И, наконец, более чёткая и определенная формула знаковости в фотографии, связанной с индексом, а не с иконой как показательной для знаковости в живописи. «Ведь фотография – это оттиск, отпечаток реальности. Она – след, возникающий в результате фотомеханического процесса и связанный с объектами, к которым он отсылает, той же причинностью, что и отпечатки пальцев, следы шагов или влажные круги, оставляемые на столе холодными чашками. В этом её родовое отличие от живописи, скульптуры или рисунка. На родословном древе изображений она располагается по соседству с отпечатками рук, посмертными масками, Туринской плащаницей или следами чаек на прибрежном песке. Как с технической, так и с семиологической точки зрения рисунки и картины относятся к иконам, а фотоснимки – к индексам» [79].

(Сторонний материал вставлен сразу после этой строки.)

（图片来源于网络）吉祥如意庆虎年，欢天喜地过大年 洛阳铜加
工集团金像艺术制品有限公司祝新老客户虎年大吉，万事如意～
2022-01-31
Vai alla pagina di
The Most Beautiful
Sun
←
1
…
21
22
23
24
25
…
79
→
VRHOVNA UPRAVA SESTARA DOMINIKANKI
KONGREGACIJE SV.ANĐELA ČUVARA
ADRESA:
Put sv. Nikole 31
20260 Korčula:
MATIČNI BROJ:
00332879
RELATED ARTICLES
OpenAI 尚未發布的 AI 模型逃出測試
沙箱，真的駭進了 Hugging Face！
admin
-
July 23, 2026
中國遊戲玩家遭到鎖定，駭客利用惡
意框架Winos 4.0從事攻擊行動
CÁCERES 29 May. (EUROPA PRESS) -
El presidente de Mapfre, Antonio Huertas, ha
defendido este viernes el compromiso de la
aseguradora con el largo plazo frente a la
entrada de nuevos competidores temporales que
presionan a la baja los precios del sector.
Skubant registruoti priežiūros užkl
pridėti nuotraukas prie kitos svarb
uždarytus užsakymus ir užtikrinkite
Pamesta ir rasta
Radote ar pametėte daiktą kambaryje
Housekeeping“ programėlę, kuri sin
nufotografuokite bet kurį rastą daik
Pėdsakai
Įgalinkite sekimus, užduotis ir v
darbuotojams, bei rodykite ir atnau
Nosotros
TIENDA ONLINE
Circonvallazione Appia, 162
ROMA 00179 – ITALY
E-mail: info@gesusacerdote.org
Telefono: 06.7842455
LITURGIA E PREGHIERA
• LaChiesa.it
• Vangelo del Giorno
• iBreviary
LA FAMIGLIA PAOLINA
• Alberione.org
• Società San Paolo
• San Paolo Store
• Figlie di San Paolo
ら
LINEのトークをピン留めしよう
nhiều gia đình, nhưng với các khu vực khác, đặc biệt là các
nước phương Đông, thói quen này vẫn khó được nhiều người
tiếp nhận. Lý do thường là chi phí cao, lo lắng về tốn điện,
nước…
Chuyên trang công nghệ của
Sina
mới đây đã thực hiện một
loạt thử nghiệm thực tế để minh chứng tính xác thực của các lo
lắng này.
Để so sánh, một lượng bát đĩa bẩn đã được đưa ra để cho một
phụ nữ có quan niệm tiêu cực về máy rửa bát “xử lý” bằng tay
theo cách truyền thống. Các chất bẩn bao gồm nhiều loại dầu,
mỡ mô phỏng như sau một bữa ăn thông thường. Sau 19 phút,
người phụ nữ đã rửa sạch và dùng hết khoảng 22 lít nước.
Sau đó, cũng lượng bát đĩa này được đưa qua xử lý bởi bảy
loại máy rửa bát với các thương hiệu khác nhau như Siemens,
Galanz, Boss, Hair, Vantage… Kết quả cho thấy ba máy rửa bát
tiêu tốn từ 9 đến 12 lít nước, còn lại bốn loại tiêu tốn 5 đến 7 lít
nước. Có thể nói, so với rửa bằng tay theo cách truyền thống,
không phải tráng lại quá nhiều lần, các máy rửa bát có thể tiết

Ну и что мы нового узнали, представляя природу изображения уже не с помощью тени, а с помощью следов, которые вроде бы приближают нас к «объективной реальности» и исключают тень. Такое направление мысли весьма и весьма авторитетных искусствоведов всё-таки не допускает выявления в фотографии эйдетического смысла её отпечатков, а потому проблемы не решает. Решение проблемы связано с актуализацией в визуальных знаках эйдетического смысла. Но эта актуализация возможна лишь в результате трансформации знака, точнее, упразднения знака и возвращения к символу. Но это проблема уже не искусствознания и эстетики, а культуры. Это может произойти лишь в результате культурологического поворота.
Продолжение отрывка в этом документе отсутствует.